GPT-5 paralyzed by excessive thinking?

Where does the bug appear (feature/product)?

Cursor IDE

Describe the Bug

Ok, I just had a rather rogue problem with GPT-5, that I think burnt up a whole bunch of tokens. This really doesn’t make me happy, quite the opposite actually. I had finished a bunch of work about 15 minutes ago, ran my test suite, and there were about 30 failing test cases (out of 1500.)

As is my normal course of action, I grabbed the error messages from the terminal, pasted them into a new agent chat, gave it a prompt with the project reference as context, since test errors were strewn throughout the project (some low level changes were made to data services and a few logic services), and let it rip. I then stepped away for about 15 minutes.

I just came back, and GPT-5 had not fixed ONE SINGLE TEST!! NOT ONE! The entire chat was a cycle of 23s-1m12s thinking cycles, separated by a few reads of files. This went on, and on, and on, and on, and on…and NOT ONE IOTA of actual unit test fixes were done.

GPT-5’s thinking is WILDLY EXCESSIVE, totally wasteful, and seems to get it into trouble on relatively mundane issues like “In @project/ these tests are failing. Fix the tests, but be careful not to change any of the @Recent Changes as they are intentional.”

I reverted back up to my prompt, switched to Claude4 Sonnet, and the thing thought for a grand total of 21 seconds, and fixed all the broken tests in about 2-3 minutes…

I…WAT!!!

I have run into this issue with GPT-5 more and more as time goes by. I am not sure if the model itself is being tweaked, or if there is something in the Cursor agent and how it uses the model that is causing this (I’ve upgraded several times since first starting to use GPT-5), but its really quite ridiculous. To have so much time spent thinking…I mean, I’d have to say half or more of that ~15m period of time, was the model “thinking”, with little spurts of reading files in between? So, 8, 10, 12 minutes of thinking?? To do NOTHING?

Whenever I switch back to claude-4-sonnet (thinking and non-thinking), the experience is so different. This model, and its integration with the Cursor agent, is…I guess I would have to say very refined. It just works. It doesn’t fuss or muss about anything. It isn’t super picky about how you craft your prompt…even if your prompt isn’t highly accurate, the model seems to get what needs to be done and does the job well.

I honestly don’t know if that is just a model thing? Perhaps this is purely a GPT-5 problem and there is nothing that the Cursor team can do to fix it. In that case, I guess I just have to deal. I am trying to figure out GPT-5 just in case anything happens with Anthropic here, but boy, it has not been an easy journey. GPT-5 is no Sonnet/Opus replacement, IMO.

If this is a matter of refining the Cursor agent and how it uses GPT-5, though, then I feel some efforts do need to be made here. Because near 15 minutes of the agent and model chugging on a problem without one single edited character, burning tokens the entire time, is a very serious problem.
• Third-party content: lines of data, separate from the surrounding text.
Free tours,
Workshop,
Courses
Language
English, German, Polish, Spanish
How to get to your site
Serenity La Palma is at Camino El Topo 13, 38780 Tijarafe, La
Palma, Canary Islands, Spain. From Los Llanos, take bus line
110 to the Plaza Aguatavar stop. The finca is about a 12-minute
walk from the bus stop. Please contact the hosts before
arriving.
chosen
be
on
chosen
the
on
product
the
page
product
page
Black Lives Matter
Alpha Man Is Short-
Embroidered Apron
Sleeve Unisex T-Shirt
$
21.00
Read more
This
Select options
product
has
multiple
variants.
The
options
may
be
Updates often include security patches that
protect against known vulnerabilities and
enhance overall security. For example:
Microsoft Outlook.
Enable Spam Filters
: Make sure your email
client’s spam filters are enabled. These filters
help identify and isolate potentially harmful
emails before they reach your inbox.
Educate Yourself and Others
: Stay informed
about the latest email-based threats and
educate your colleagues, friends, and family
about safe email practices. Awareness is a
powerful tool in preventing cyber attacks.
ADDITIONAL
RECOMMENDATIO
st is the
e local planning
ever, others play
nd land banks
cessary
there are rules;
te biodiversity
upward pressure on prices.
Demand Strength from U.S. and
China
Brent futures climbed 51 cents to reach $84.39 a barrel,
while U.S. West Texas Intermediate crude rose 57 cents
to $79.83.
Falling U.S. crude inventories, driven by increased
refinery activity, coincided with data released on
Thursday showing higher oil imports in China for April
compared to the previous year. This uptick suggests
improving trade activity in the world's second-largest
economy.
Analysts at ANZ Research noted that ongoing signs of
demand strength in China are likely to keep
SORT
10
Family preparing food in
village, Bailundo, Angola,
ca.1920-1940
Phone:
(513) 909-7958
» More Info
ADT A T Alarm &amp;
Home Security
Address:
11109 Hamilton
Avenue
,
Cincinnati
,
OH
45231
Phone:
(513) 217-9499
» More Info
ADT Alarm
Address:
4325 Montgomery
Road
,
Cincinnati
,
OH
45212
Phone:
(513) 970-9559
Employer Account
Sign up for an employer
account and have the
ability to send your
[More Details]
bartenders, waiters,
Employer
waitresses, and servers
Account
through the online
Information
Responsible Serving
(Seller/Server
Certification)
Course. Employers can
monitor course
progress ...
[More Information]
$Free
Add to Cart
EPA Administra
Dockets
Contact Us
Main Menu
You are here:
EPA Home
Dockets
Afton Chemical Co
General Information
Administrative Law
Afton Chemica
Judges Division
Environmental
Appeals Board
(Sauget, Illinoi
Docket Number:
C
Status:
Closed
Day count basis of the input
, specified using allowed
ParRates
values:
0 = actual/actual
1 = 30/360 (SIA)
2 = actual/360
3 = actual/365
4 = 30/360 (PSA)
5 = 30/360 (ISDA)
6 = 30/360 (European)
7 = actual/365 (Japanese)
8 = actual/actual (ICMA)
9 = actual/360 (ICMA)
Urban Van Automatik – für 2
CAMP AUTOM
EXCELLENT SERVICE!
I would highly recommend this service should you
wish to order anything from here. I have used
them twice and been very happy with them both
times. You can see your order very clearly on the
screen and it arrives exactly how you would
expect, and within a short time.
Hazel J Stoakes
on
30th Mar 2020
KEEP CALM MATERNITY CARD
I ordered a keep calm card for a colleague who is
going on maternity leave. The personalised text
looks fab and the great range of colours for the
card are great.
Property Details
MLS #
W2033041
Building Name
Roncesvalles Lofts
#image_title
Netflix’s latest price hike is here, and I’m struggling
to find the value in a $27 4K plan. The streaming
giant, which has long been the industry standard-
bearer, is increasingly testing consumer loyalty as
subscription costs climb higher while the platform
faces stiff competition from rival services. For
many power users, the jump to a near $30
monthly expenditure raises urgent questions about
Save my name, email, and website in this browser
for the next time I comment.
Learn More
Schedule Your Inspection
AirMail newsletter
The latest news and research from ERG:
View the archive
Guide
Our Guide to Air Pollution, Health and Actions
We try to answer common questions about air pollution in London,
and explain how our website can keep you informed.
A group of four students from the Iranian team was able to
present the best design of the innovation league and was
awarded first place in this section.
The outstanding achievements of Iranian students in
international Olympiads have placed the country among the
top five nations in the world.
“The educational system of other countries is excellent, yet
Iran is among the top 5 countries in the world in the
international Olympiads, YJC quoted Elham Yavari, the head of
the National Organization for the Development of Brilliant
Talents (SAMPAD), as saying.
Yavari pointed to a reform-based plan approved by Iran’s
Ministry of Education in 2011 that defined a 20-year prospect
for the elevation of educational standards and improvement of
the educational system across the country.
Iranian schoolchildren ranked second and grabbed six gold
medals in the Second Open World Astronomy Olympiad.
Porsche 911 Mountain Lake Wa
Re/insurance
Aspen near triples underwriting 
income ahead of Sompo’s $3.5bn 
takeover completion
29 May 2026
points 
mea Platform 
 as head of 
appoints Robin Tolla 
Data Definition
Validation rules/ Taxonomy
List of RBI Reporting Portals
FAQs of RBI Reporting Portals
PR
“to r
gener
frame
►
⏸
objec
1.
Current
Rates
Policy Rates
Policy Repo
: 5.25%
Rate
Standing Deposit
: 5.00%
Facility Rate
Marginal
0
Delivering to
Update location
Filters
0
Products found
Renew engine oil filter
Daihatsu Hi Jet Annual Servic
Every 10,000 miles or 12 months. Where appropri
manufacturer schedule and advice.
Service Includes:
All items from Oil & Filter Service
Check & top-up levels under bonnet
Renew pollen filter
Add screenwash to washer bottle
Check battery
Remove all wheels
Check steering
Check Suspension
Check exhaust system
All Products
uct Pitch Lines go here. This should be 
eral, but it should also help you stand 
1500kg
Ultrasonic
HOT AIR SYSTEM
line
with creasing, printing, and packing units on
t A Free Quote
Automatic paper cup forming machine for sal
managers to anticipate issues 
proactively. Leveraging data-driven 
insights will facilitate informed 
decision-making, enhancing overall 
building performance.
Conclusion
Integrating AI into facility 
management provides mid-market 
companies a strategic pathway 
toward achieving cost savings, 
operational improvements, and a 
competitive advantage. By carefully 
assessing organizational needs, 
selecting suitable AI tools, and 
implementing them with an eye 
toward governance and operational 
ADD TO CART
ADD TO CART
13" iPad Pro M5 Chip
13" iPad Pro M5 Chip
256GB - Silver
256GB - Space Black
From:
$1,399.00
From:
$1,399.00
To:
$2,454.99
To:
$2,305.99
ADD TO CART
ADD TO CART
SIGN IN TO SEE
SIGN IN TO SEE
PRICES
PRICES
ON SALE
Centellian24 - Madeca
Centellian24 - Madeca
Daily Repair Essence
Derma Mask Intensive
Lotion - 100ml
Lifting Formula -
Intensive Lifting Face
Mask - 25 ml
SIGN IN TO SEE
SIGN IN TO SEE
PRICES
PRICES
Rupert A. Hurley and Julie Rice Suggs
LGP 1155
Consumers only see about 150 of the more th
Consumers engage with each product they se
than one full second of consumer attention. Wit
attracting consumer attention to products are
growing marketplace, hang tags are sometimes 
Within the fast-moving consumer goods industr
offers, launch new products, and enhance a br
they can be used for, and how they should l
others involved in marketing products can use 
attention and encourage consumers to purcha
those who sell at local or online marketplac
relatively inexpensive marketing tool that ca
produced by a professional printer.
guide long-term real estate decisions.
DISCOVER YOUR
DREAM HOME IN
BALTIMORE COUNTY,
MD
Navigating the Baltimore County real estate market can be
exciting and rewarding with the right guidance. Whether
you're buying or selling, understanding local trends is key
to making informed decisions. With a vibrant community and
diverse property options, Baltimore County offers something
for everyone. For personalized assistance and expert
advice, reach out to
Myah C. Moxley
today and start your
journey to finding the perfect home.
That is not just waste at a personal level, using up my allotment of tokens from my plan on needless useless “thought” by the model, but it wastes global resources as well, which is a growing problem with AI usage in general, but particularly with AI use for writing code. Numerous articles have covered the sheer amount of waste derived from vibe coding efforts and general agentic IDE usage overall.

Anyway, this was a particularly egregious case, and in part I guess, because I had to step away. Usually when I see GPT-5 going down a wasteful path I’m here to stop it, maybe they would all end up like this if I did not. In any case, I feel there is something very wrong here, it seems fundamental to the nature of the current agent->GPT-5 integration, and I am hoping that its a matter of refining this integration. Because that’s the word that comes to mind, every time I switch back to Sonnet: Highly, optimally refined.

Steps to Reproduce

Not exactly sure how to replicate. It seems to be a somewhat arbitrary problem, but it occurs enough, and seems to be a deep enough problem, that I’m writing this.

Expected Behavior

For the agent to actually solve the problem at hand, without spending exorbitant amounts of time “thinking” (perhaps just introducing GPT-5 non-thinking options would solve this problem right off the bat, as it seems to be fundamentally related to thinking cycles with GPT-5.)

Operating System

MacOS

Current Cursor Version (Menu → About Cursor → Copy)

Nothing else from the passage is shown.